It’s not all the information they require, but it gets the ball rolling in the insurance policy underwriting process. In every case of car insurance, there are non-driving factors about the potential policyholder. Someone once said that you can be the best driver in the world who has never gotten into an accident or filed a claim and still pay a lot for your car insurance. Let’s look at how car insurance rates and how much you pay is circumstantial.
Even a car insurance company’s quote calculator uses personal factors to estimate how much someone could be paying for auto coverage.
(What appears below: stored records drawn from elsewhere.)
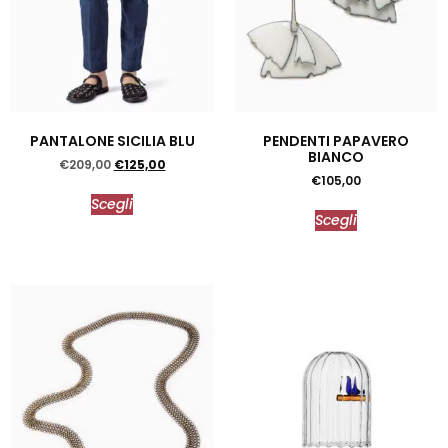
PANTALONE SICILIA BLU
PENDENTI PAPAVERO
BIANCO
€
209,00
€
125,00
€
105,00
Scegli
Scegli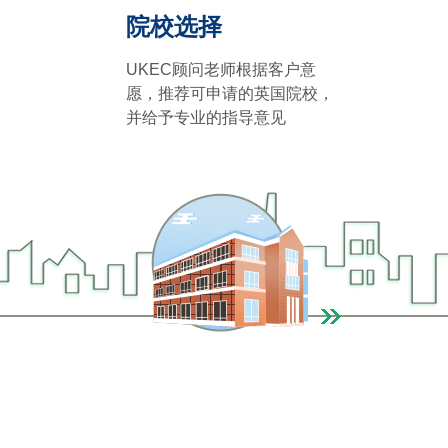
院校选择
UKEC顾问老师根据客户意
愿，推荐可申请的英国院校，
并给予专业的指导意见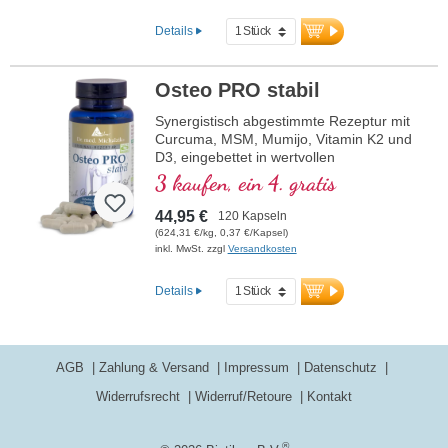
ist frei von Zusätzen und wird in
Deutschland hergestellt. Die Versiegelung
Details
ist aluminiumfrei.
mehr Informationen zu MSM
Osteo PRO stabil
Synergistisch abgestimmte Rezeptur mit
Curcuma, MSM, Mumijo, Vitamin K2 und
D3, eingebettet in wertvollen
Phospholipiden. Sango-Koralle mit
3 kaufen, ein 4. gratis
Magnesium und Calcium, welches zum
Erhalt normaler Knochen beiträgt.
44,95 €
120 Kapseln
(624,31 €/kg, 0,37 €/Kapsel)
inkl. MwSt. zzgl
Versandkosten
Details
AGB
Zahlung & Versand
Impressum
Datenschutz
Widerrufsrecht
Widerruf/Retoure
Kontakt
®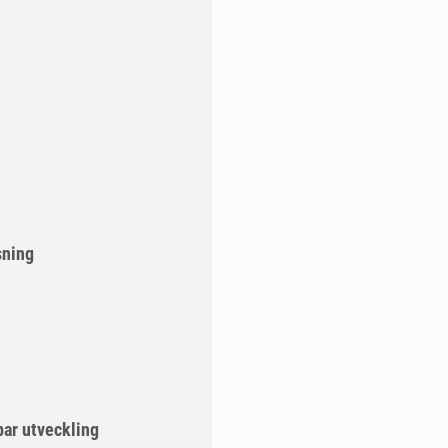
sning
bar utveckling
Outside of your driving record, car type, and how much you drive, car insurance companies will look at the following personal factors:
Age - First and foremost is the look the car insurance agents give you as they try to gauge your age before confirming it on your driver’s license. It’s common knowledge in auto insurance that younger drivers pay higher premiums than older ones. This is due to a lack of a driving record and experience. As you grow older, you’ll notice your car insurance rates lowering to the average.
Zip Code - Even where you live has a role in determining how much you pay for car insurance. Rural towns will see lower car insurance rates than a big metropolitan area would due to more traffic and chances of getting into an accident. That’s just a proven fact; more drivers mean more accidents.
Sex - While not every state allows the listed sex on a driver’s license to be assessed when underwriting for car insurance, whether you’re a man or a woman may affect your rates. Studies have found that men tend to be more risky drivers than women, so they are subject to slightly higher car insurance rates.
Marital status - Similarly, another study has found that married couples tend to be more careful drivers than those unmarried. As such, car insurance rates are sure to reflect it.
Credit Score - This is another factor that affects your car insurance cost that is looked at in some states. A big part of car insurance is making your premium payments on time. Credit scores are used to rate your financial responsibility. So as you can infer, drivers with less attractive credit scores may pay higher rates.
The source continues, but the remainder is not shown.